Weekly renewables M&A round-up (Nov 4 - 8)
Nov 08, 2024 17:12 CESTSwedish state-owned utility Vattenfall AB has signed a deal that will provide it with a EUR-2-billion (USD 2.18bn) revolving credit facility linked to its sustainability performance.
The new loan comes to replace Vattenfall’s existing and undrawn revolving credit line of EUR 2 billion signed in 2020, the company said on Monday.
The margin of the new financing facility is tied to Vattenfall’s progress in meeting specific Scope 1 and 2 greenhouse gas emission intensity thresholds. Three of those are aligned with the utility’s current 2030 sustainability targets.
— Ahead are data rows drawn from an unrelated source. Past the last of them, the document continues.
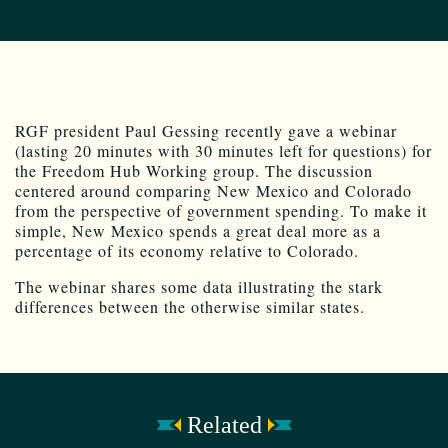
RGF president Paul Gessing recently gave a webinar
(lasting 20 minutes with 30 minutes left for questions) for
the Freedom Hub Working group. The discussion
centered around comparing New Mexico and Colorado
from the perspective of government spending. To make it
simple, New Mexico spends a great deal more as a
percentage of its economy relative to Colorado.
The webinar shares some data illustrating the stark
differences between the otherwise similar states.
Related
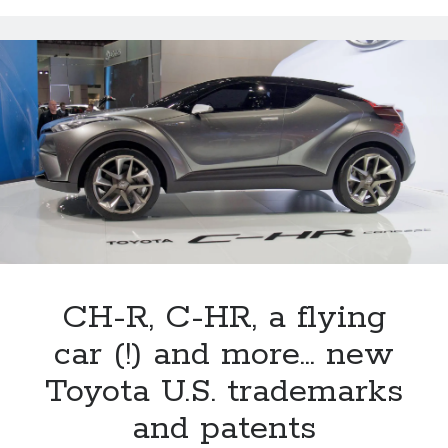
the
last
year
for
Lexus’
CT
line?
CH-R, C-HR, a flying
car (!) and more… new
Toyota U.S. trademarks
and patents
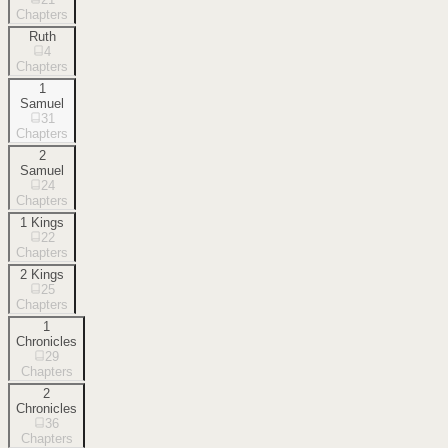
Chapters
Ruth
4
Chapters
1
Samuel
31
Chapters
2
Samuel
24
Chapters
1 Kings
22
Chapters
2 Kings
25
Chapters
1
Chronicles
29
Chapters
2
Chronicles
36
Chapters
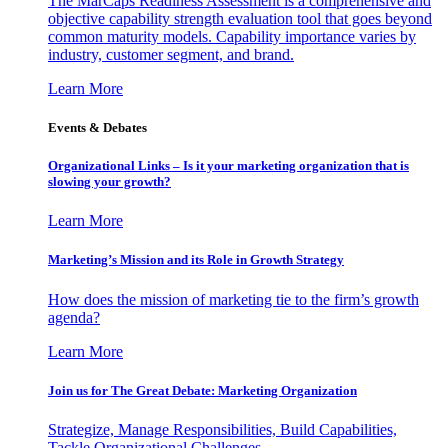
The MarCaps Readiness Assessment is a comprehensive and
objective capability strength evaluation tool that goes beyond
common maturity models. Capability importance varies by
industry, customer segment, and brand.
Learn More
Events & Debates
Organizational Links – Is it your marketing organization that is
slowing your growth?
Learn More
Marketing’s Mission and its Role in Growth Strategy
How does the mission of marketing tie to the firm’s growth
agenda?
Learn More
Join us for The Great Debate: Marketing Organization
Strategize, Manage Responsibilities, Build Capabilities,
Tackle Organizational Challenges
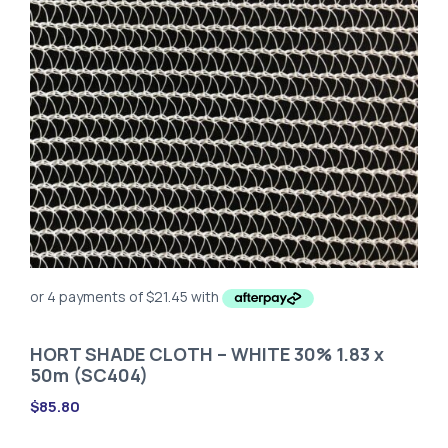
HORT SHADE CLOTH – WHITE 30% 1.83 x
50m (SC404)
$
85.80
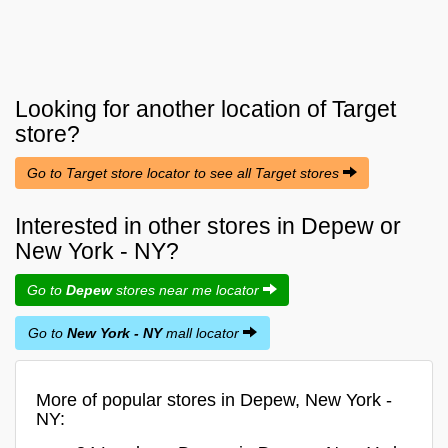
Looking for another location of
Target
store?
Go to Target store locator to see all Target stores
Interested in other stores in Depew or
New York - NY?
Go to
Depew
stores near me locator
Go to
New York - NY
mall locator
More of popular stores in Depew, New York -
NY:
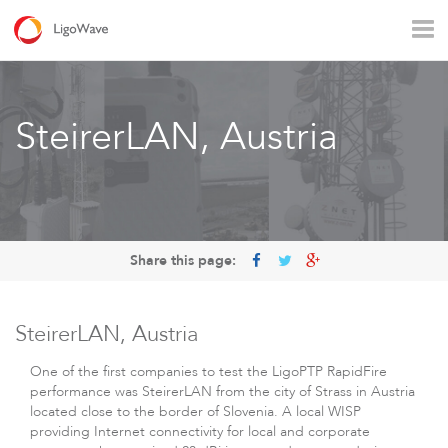
All products
Access
Backhaul
Surveillance
SteirerLAN, Austria
Industrial applications
Operators
Rural connectivity
Enterprise Wi - Fi
Hotspot
Share this page:
SteirerLAN, Austria
One of the first companies to test the LigoPTP RapidFire
performance was SteirerLAN from the city of Strass in Austria
located close to the border of Slovenia. A local WISP
LigoVision
providing Internet connectivity for local and corporate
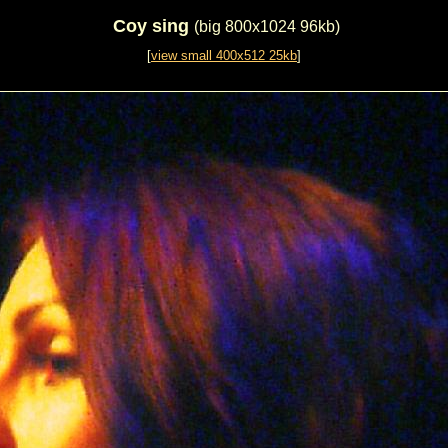
Coy sing
(big 800x1024 96kb)
[
view small 400x512 25kb
]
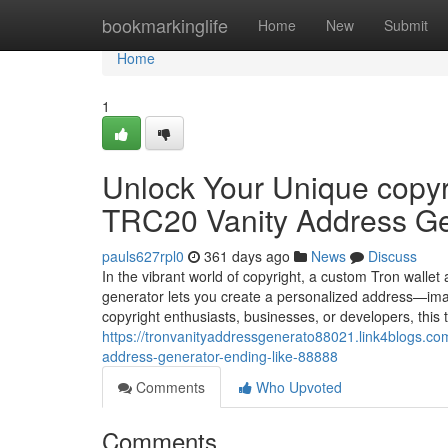
Home
bookmarkinglife
Home
New
Submit
Home
1
Unlock Your Unique copyri
TRC20 Vanity Address Ge
pauls627rpl0
361 days ago
News
Discuss
In the vibrant world of copyright, a custom Tron wallet
generator lets you create a personalized address—ima
copyright enthusiasts, businesses, or developers, this
https://tronvanityaddressgenerato88021.link4blogs.com
address-generator-ending-like-88888
Comments
Who Upvoted
Comments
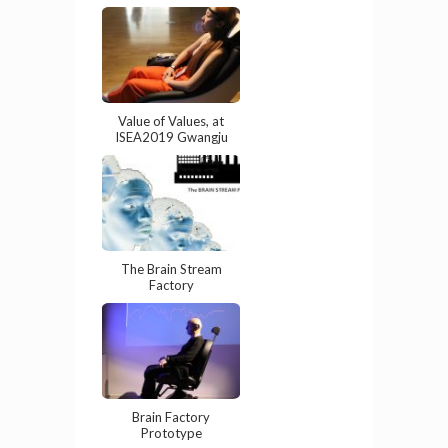
Value of Values, at
ISEA2019 Gwangju
The Brain Stream
Factory
Brain Factory
Prototype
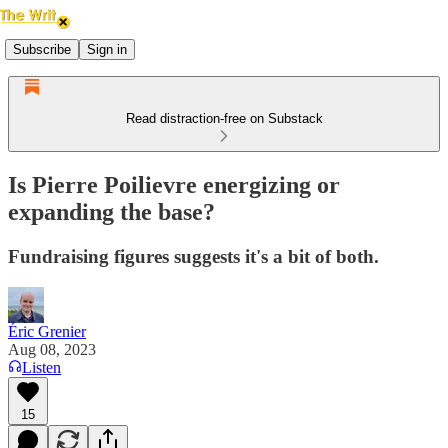
Subscribe
Sign in
Read distraction-free on Substack
Is Pierre Poilievre energizing or
expanding the base?
Fundraising figures suggests it's a bit of both.
Éric Grenier
Aug 08, 2023
Listen
15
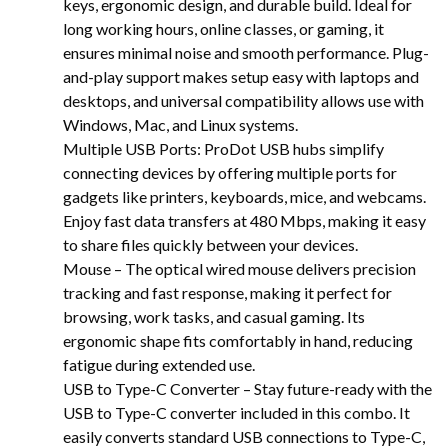
keys, ergonomic design, and durable build. Ideal for
long working hours, online classes, or gaming, it
ensures minimal noise and smooth performance. Plug-
and-play support makes setup easy with laptops and
desktops, and universal compatibility allows use with
Windows, Mac, and Linux systems.
Multiple USB Ports: ProDot USB hubs simplify
connecting devices by offering multiple ports for
gadgets like printers, keyboards, mice, and webcams.
Enjoy fast data transfers at 480 Mbps, making it easy
to share files quickly between your devices.
Mouse – The optical wired mouse delivers precision
tracking and fast response, making it perfect for
browsing, work tasks, and casual gaming. Its
ergonomic shape fits comfortably in hand, reducing
fatigue during extended use.
USB to Type-C Converter – Stay future-ready with the
USB to Type-C converter included in this combo. It
easily converts standard USB connections to Type-C,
The debt matures in three years and has two one-year extension options. It was extended by a lending consortium comprising 15 banks and including Barclays Bank Ireland PLC, BNP Paribas, Rabobank, Societe Generale, Royal Bank of Canada and others.
The fresh proceeds will be allocated to support general corporate needs.
"This is an important back-up facility for Vattenfall that ensures that we have financial flexibility. The link to our GHG emissions intensity shows that sustainability is integrated throughout our organisation, including funding activities,” said Maria Paulinz, Group Treasurer at Vattenfall.